Show us your bag first....


----------



## Smallmouth Crazy (Apr 4, 2006)

I got turned onto a cool way to catch gills this last fall, a buddy of mine showed me at a farm pond, he would tie on a fly and then put a small round float above it about 2 or 3 ft, wing it out there and just reel it back slow, the gills went nuts after it, the flys even when soaked would only sink a inch so which enabled a nice little surface bite, I look forward to trying it again in the spring.


----------



## chaunc (Apr 11, 2004)

Smallmouth Crazy said:


> I got turned onto a cool way to catch gills this last fall, a buddy of mine showed me at a farm pond, he would tie on a fly and then put a small round float above it about 2 or 3 ft, wing it out there and just reel it back slow, the gills went nuts after it, the flys even when soaked would only sink a inch so which enabled a nice little surface bite, I look forward to trying it again in the spring.

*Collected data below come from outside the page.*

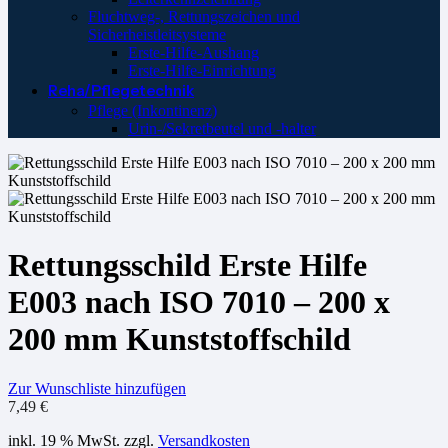
Fluchtweg-, Rettungszeichen und
Sicherheistleitsysteme
Erste-Hilfe-Aushang
Erste-Hilfe-Einrichtung
Reha/Pflegetechnik
Pflege (Inkontinenz)
Urin-/Sekretbeutel und -halter
Rettungsschild Erste Hilfe
E003 nach ISO 7010 – 200 x
200 mm Kunststoffschild
Zur Wunschliste hinzufügen
7,49
€
inkl. 19 % MwSt.
zzgl.
Versandkosten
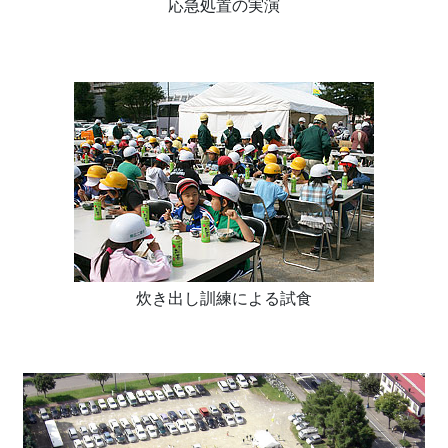
応急処置の実演
炊き出し訓練による試食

Take the back treble hook off of a tiny rapala floater. Add a 6" piece of line with a fly tied to it. Leave the treble on the belly. Cast it out and work it back like you're bobber fishing. You may catch some monster gills on the floater too. Or crappie. Or bass. Or.......


----------



## Smallmouth Crazy (Apr 4, 2006)

chaunc said:


> Take the back treble hook off of a tiny rapala floater. Add a 6" piece of line with a fly tied to it. Leave the treble on the belly. Cast it out and work it back like you're bobber fishing. You may catch some monster gills on the floater too. Or crappie. Or bass. Or.......


Thats interesting..I never thought of that.


----------



## wave warrior (Oct 2, 2005)

chaunc said:


> Take the back treble hook off of a tiny rapala floater. Add a 6" piece of line with a fly tied to it. Leave the treble on the belly. Cast it out and work it back like you're bobber fishing. You may catch some monster gills on the floater too. Or crappie. Or bass. Or.......


hmm...that is the same set-up that billybob7059 used to take big fish 2 years ago at crappie tourny!!! it is a great bait for slow trolling to locate the active fish when they are not hitting live bait!!


----------